Work to be completed
Using the data below, copy out all lines with the word "business".

Records for the exercise
——

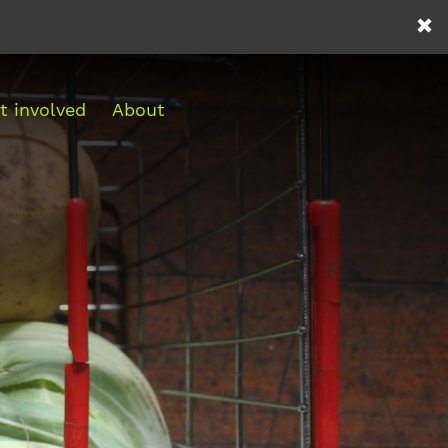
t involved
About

——

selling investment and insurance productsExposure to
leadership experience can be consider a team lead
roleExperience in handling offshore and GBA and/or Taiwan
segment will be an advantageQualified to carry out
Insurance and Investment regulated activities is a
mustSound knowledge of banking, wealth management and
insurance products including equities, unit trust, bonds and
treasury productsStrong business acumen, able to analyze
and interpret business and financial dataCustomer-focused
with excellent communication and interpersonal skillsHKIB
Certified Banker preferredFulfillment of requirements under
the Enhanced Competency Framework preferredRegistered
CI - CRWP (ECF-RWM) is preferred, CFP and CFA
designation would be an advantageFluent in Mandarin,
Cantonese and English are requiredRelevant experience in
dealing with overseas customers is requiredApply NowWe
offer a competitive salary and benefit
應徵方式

——

Result
treasury productsStrong business acumen, able to analyze
and interpret business and financial dataCustomer-focused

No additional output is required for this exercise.